Howard County Votes to Raise the Voices of Everyday People
Candidates for local office in Howard County, Md., will soon be able to run and win campaigns for office on the strength of their grassroots support instead of relying on big donors after the County Council voted Monday to override the County Executive Allan Kittleman’s veto of a bill to create a small-donor public financing program for elections there.
“I believe the bill before us sets us on a path to restore and improve confidence in our democracy here in Howard County,” Council Chairman Jon Weinstein said of his vote.
Like other small-donor empowerment programs around the country, the legislation will allow candidates to run for office without relying on the wealthy contributors and lobbyists who usually fund elections. It will give Howard County residents a more robust voice in the political process and open up elections there to allow candidates with strong community support—but who might not have access to big donors–to run competitive campaigns for office.
Under the program, participating candidates who agree to accept no donations over $250 will have their small donations matched, to a limit, on a seven-to-one basis for County Executive candidates and five-to-one for Council candidates. That means a $25 donation to your neighbor running for the Council will become $150. To qualify, candidates must show a broad base of community support by collecting a set number of qualifying contributions.

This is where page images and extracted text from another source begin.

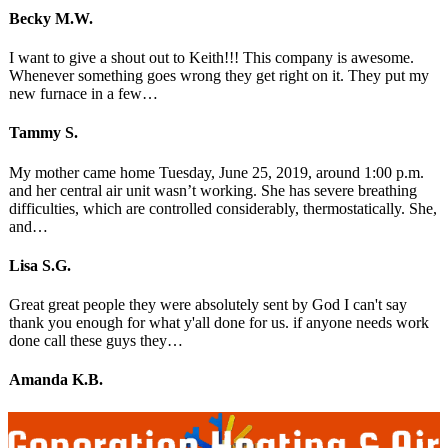
Becky M.W.
I want to give a shout out to Keith!!! This company is awesome.
Whenever something goes wrong they get right on it. They put my
new furnace in a few…
Tammy S.
My mother came home Tuesday, June 25, 2019, around 1:00 p.m.
and her central air unit wasn’t working. She has severe breathing
difficulties, which are controlled considerably, thermostatically. She,
and…
Lisa S.G.
Great great people they were absolutely sent by God I can't say
thank you enough for what y'all done for us. if anyone needs work
done call these guys they…
Amanda K.B.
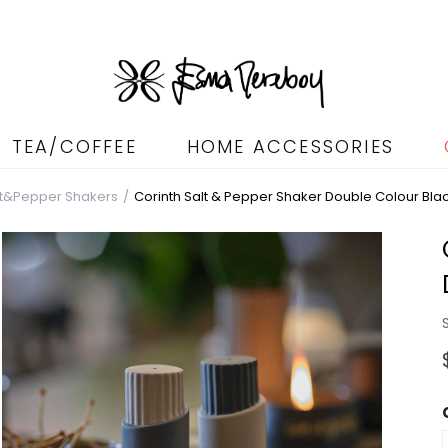
TEA/COFFEE
HOME ACCESSORIES
lt&Pepper Shakers
Corinth Salt & Pepper Shaker Double Colour Bla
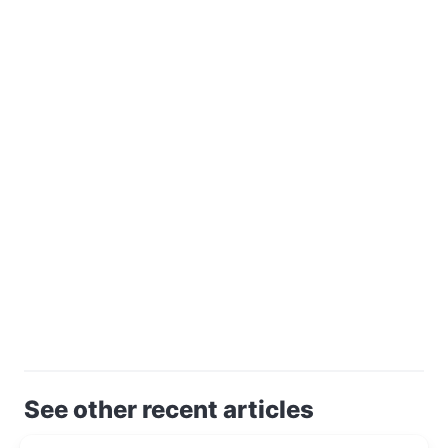
See other recent articles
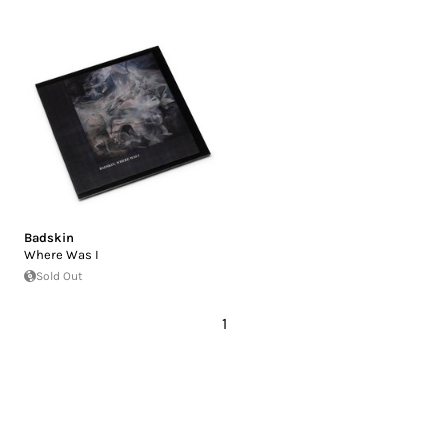
Badskin
Where Was I
Sold Out
1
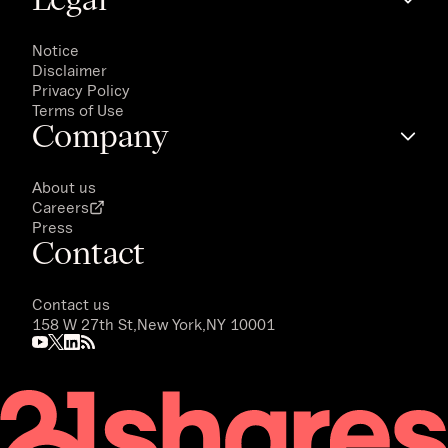
Notice
Disclaimer
Privacy Policy
Terms of Use
Company
About us
Careers
Press
Contact
Contact us
158 W 27th St,
New York,
NY 10001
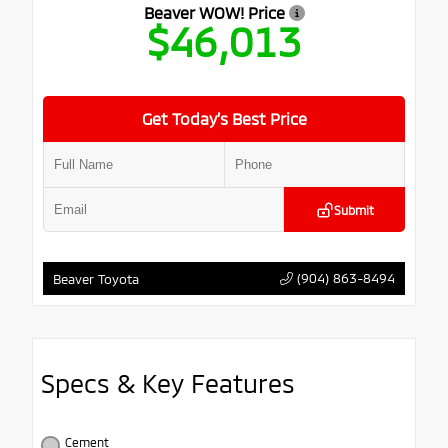
Beaver WOW! Price
$46,013
Get Today’s Best Price
Submit
(904) 863-8494
Beaver Toyota
Specs & Key Features
Cement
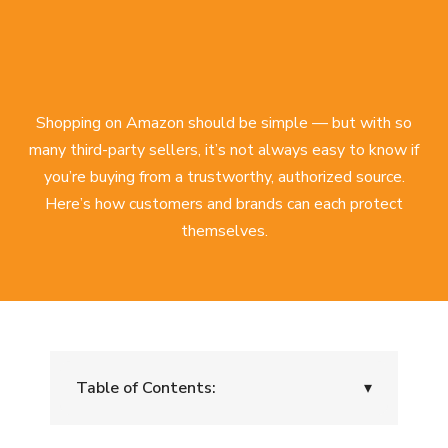
Shopping on Amazon should be simple — but with so
many third-party sellers, it’s not always easy to know if
you’re buying from a trustworthy, authorized source.
Here’s how customers and brands can each protect
themselves.
Table of Contents:
▾
For Customers: Protect Yourself from Risky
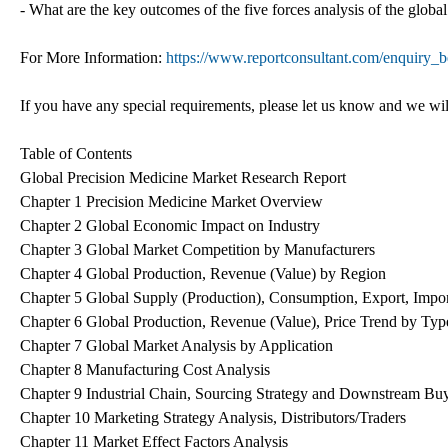
- What are the key outcomes of the five forces analysis of the glob
For More Information:
https://www.reportconsultant.com/enquiry_
If you have any special requirements, please let us know and we wil
Table of Contents
Global Precision Medicine Market Research Report
Chapter 1 Precision Medicine Market Overview
Chapter 2 Global Economic Impact on Industry
Chapter 3 Global Market Competition by Manufacturers
Chapter 4 Global Production, Revenue (Value) by Region
Chapter 5 Global Supply (Production), Consumption, Export, Impo
Chapter 6 Global Production, Revenue (Value), Price Trend by Typ
Chapter 7 Global Market Analysis by Application
Chapter 8 Manufacturing Cost Analysis
Chapter 9 Industrial Chain, Sourcing Strategy and Downstream Bu
Chapter 10 Marketing Strategy Analysis, Distributors/Traders
Chapter 11 Market Effect Factors Analysis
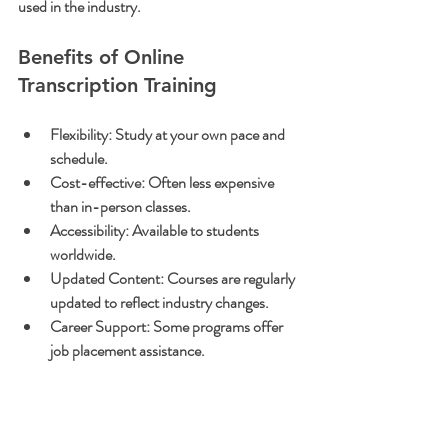
used in the industry.
Benefits of Online 
Transcription Training
Flexibility:
 Study at your own pace and 
schedule.
Cost-effective:
 Often less expensive 
than in-person classes.
Accessibility:
 Available to students 
worldwide.
Updated Content:
 Courses are regularly 
updated to reflect industry changes.
Career Support:
 Some programs offer 
job placement assistance.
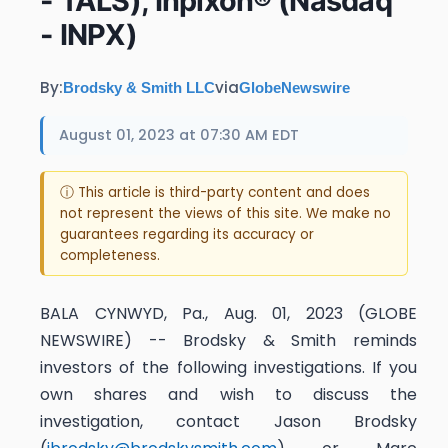
- TALS), Inpixon® (Nasdaq
- INPX)
By:
via
Brodsky & Smith LLC
GlobeNewswire
August 01, 2023 at 07:30 AM EDT
ⓘ This article is third-party content and does
not represent the views of this site. We make no
guarantees regarding its accuracy or
completeness.
BALA CYNWYD, Pa., Aug. 01, 2023 (GLOBE
NEWSWIRE) -- Brodsky & Smith reminds
investors of the following investigations. If you
own shares and wish to discuss the
investigation, contact Jason Brodsky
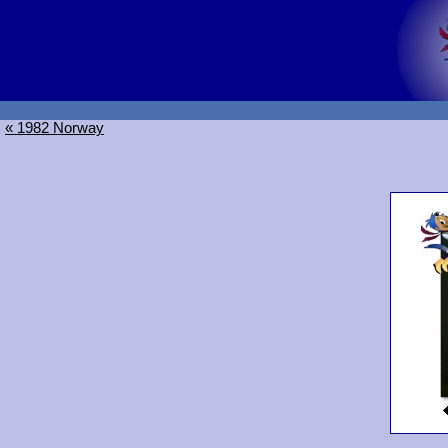
« 1982 Norway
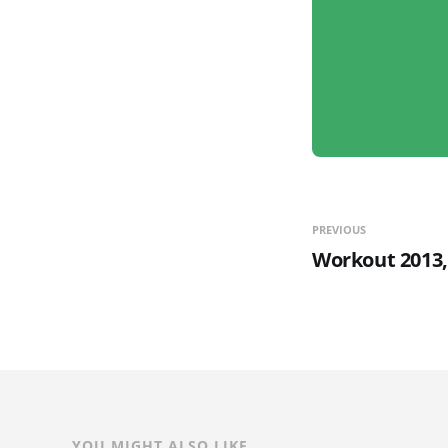
PREVIOUS
Workout 2013,
YOU MIGHT ALSO LIKE...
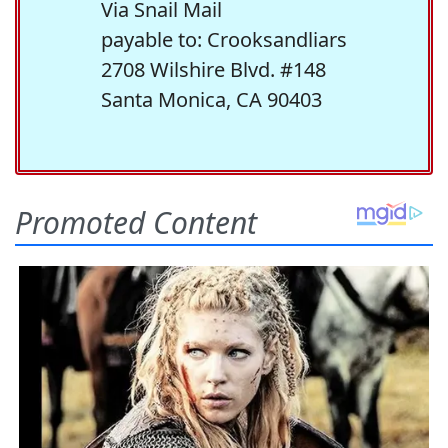
Via Snail Mail
payable to: Crooksandliars
2708 Wilshire Blvd. #148
Santa Monica, CA 90403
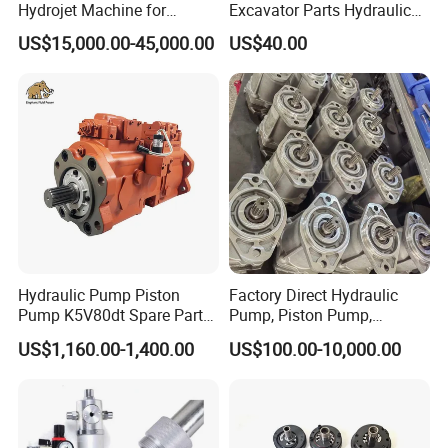
Hydrojet Machine for
Excavator Parts Hydraulic
Painting Removal
Gear Pump High Pressure
US$15,000.00-45,000.00
US$40.00
Radial Piston Plunger Oil
Pump
Hydraulic Pump Piston
Factory Direct Hydraulic
Pump K5V80dt Spare Parts
Pump, Piston Pump,
for Excavator Ec145
Hydraulic Piston Pump,
US$1,160.00-1,400.00
US$100.00-10,000.00
Axial Piston Pump, Parker
Hydraulic Pump for
Excavator - Customizable &
OEM Supported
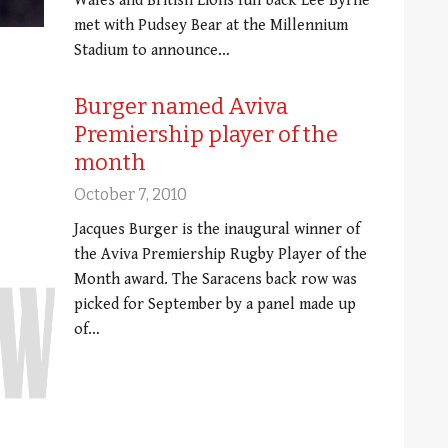
Wales and British Lions full back Lee Byrne
met with Pudsey Bear at the Millennium
Stadium to announce…
Burger named Aviva
Premiership player of the
month
October 7, 2010
Jacques Burger is the inaugural winner of
the Aviva Premiership Rugby Player of the
Month award. The Saracens back row was
picked for September by a panel made up
of…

This legislation was passed following a 2016 ballot initiative that voters supported to allow for such a program to be created. In addition to Every Voice, that initiative and the bill passed on Monday are supported by Common Cause Maryland, Maryland PIRG, Progressive Maryland, the Maryland League of Conservation Voters, Democracy Initiative, Sierra Club, the NAACP, and many others.
Howard is the second county in Maryland to create such a system. Montgomery County’s small-donor program, passed in 2015, is in effect for the first time this cycle and several candidates are participating. On Election Day last November, voters in Berkeley, Calif., voted to create a small-donor program for its elections. Last December, the Portland, Ore., City Council also passed a similar program.
Around the country, people are coming together to fight back against the big-money takeover of our elections and for a democracy that works for everyone.